A Guide to Marketing Arts Events
There are several methods you can use to market an arts event. It is important to ensure that sufficient resource is dedicated to marketing.
Many arts events fall down by focusing all their attention on the production and very little on marketing. If your event is open to the public it is important that you write a risk assessment and that you are fully insured. You may also need to get a licence such as a Temporary Event Licence.
What marketing support can Mole Valley District Council (MVDC) offer?
There is a prominent banner site across Dorking High Street which is available to book for fortnightly periods from Dorking Town Management. There is a charge for this service and it does get booked up in advance. Please email firstname.lastname@example.org for more information.

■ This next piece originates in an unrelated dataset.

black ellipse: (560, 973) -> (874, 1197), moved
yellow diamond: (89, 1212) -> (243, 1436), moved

Further guidance is also offered below.
Print (Posters, Leaflets, Banners)
You may want to consider producing an eye-catching flyer to hand out or contacting local communities to see if they would be willing to support the event by putting a copy of a flyer or mention the event in the church or parish magazine.

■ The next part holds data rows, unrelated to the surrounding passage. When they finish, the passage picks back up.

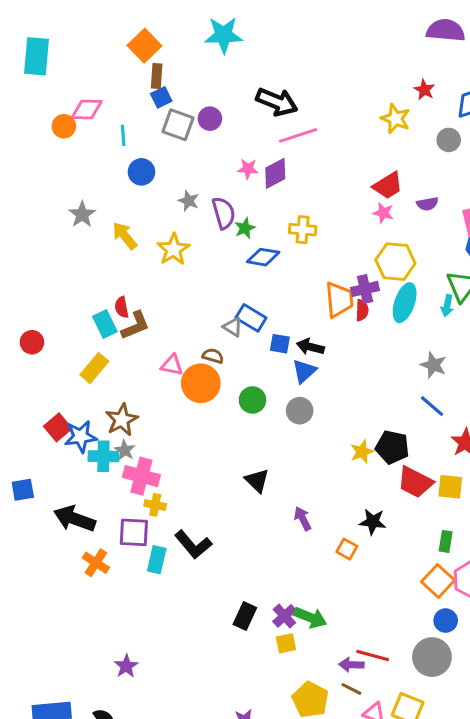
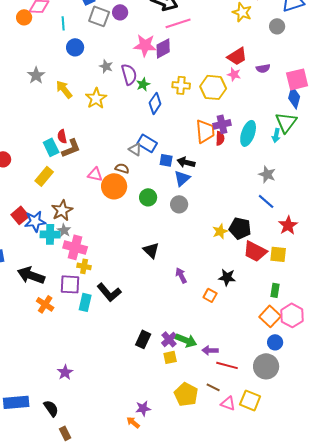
pink star: (248, 169) -> (145, 45), size x1.6
blue diamond: (263, 257) -> (155, 103), turned -65
yellow hexagon: (395, 262) -> (213, 87), moved
purple arrow: (351, 665) -> (210, 350), moved

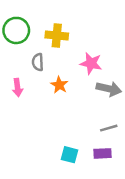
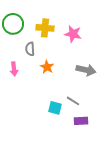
pink star: (91, 63) -> (73, 34), moved
gray line: (109, 128) -> (73, 101), moved, turned 48
cyan square: (69, 155) -> (55, 108), moved

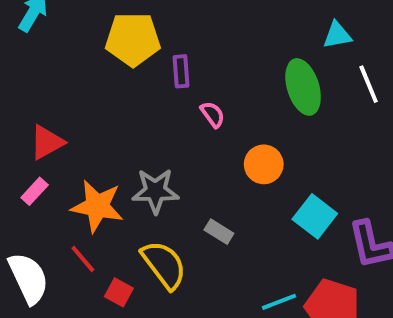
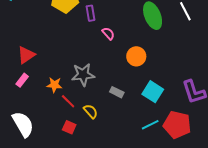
orange star: (97, 206) -> (54, 85), size x0.6
cyan square: (315, 216) -> (153, 92), moved
red line: (83, 259) -> (68, 101), moved
yellow semicircle: (164, 265) -> (91, 111), size x0.6

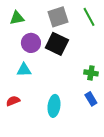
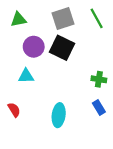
red semicircle: (13, 101) -> (14, 110), turned 80

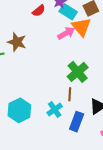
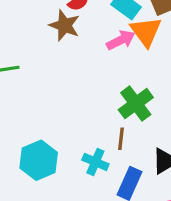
brown star: (17, 42) -> (65, 25), moved
cyan cross: (55, 109) -> (95, 162), turned -35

Other places you may want to distribute your publicity are Mole Valley libraries, doctors surgeries, village halls, hotels, leisure centres, local shops and restaurants. Please ensure you get permission before displaying your material.

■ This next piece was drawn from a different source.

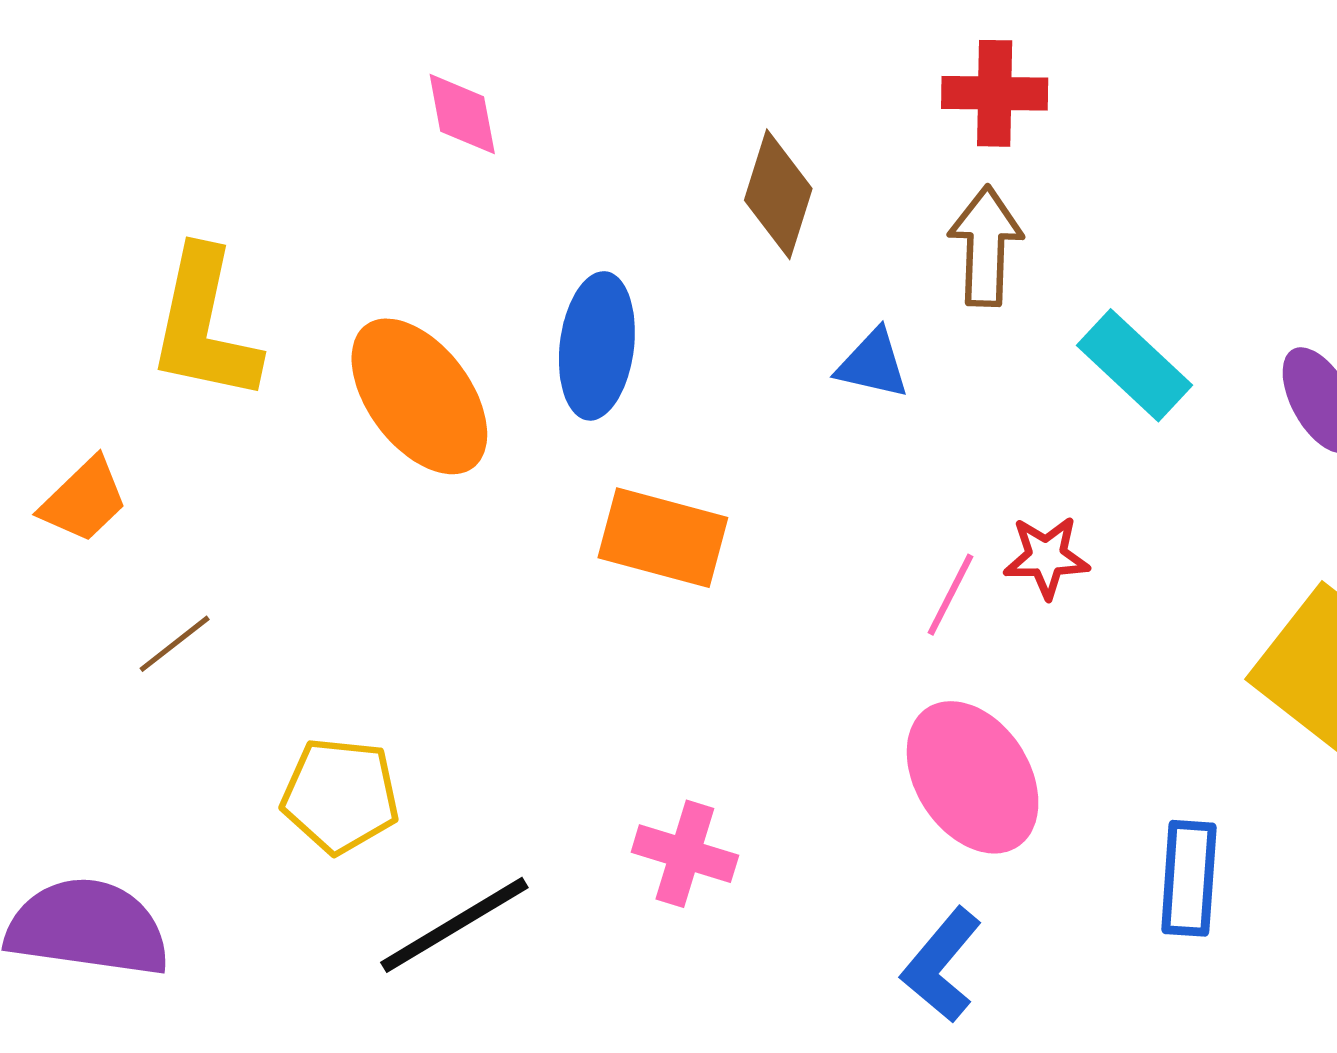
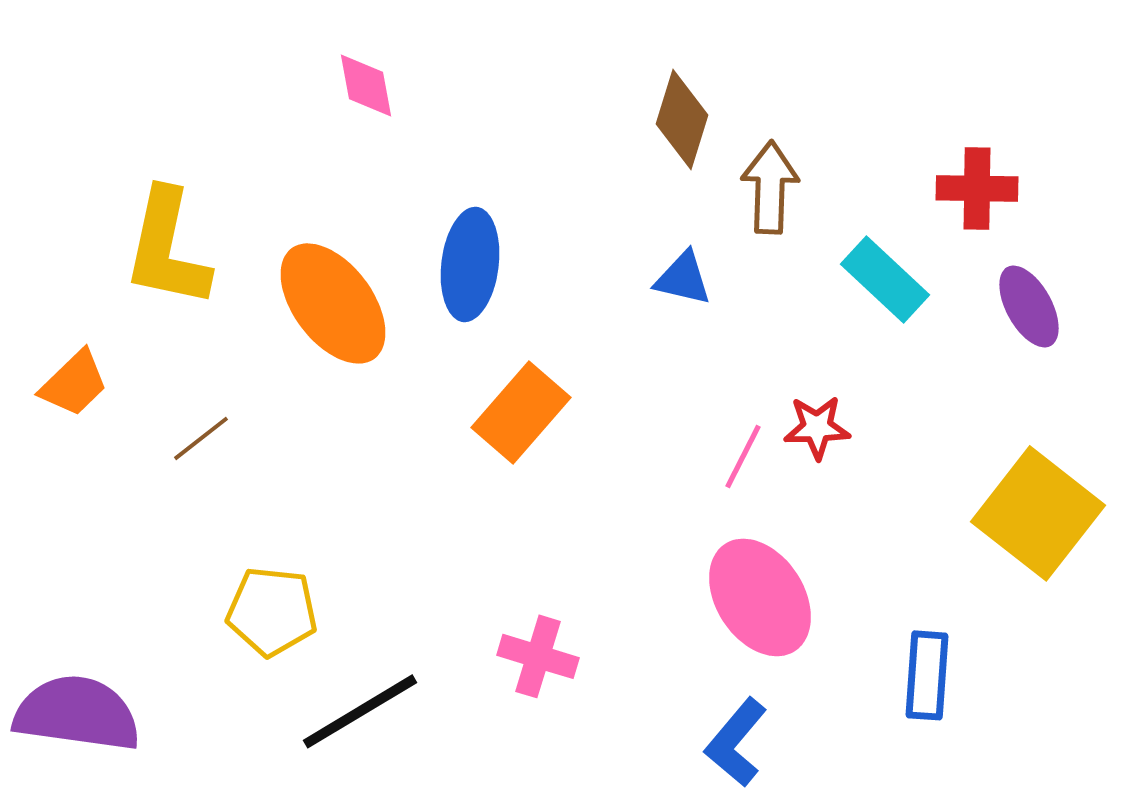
red cross: (995, 93) -> (977, 188), moved
brown diamond: (778, 194) -> (682, 119), moved
orange rectangle: (663, 538) -> (521, 412), turned -64
brown line: (175, 644) -> (201, 438), moved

There are a few banner sites in Mole Valley. The Ashcombe School often allows groups to use their school railings for a small donation. Please ensure you get consent to display your material from the property owner. It is illegal to place posters on private and public property without prior consent (see Fly-Tipping and Fly-Posting).
If your organisation has a Friend's scheme or mailing list you may want to contact them by direct email or e-bulletin.
There are two sides to the media, display advertising - paying for an advertisement promoting your event and editorial - which is free. Writing a press release for your event is the best way to get your event included in the editorial sections.
Try to keep your press release to one side of A4 and stick to the facts. It is essential that the first paragraph catches the eye of the journalist. The name of your event, a few words of description, date, time, box office/information line and venue need to be included in the first paragraph. Highlighting these facts in bold throughout the release is also a useful technique. Sending a good photograph with your press release is a good idea or you could invite a press photographer to your event.
Consider contacting national and specialist media as well as the local press. Ensure you allow sufficient time as some publications are monthly.
Consider offering the press tickets to your event or if you are having a launch party or opening night.
Using social networking sites is a cheap way to get your event noticed by a wide audience. If you have a website you can link to social networking sites such as Facebook, Twitter and Instagram.
The Surrey Family Information Service provides information and advice about services and activities in Surrey for young people aged 0 to 20 years old. They have an online directory where you can add events aimed at families.
Often organisations offer discounted tickets and promotions in reaction to an event that is not selling well and then are disappointed when these promotions are ignored by the general public. It is better to have offered discounts or promotions in advance rather than as a knee-jerk reaction to bad ticket sales.
'Early Bird' bookings are far more successful and encourage advance sales. If you are promoting a children's event, why not offer a discount or free ticket to the parent? Discounting tickets and general promotions are worth considering and including within your budget.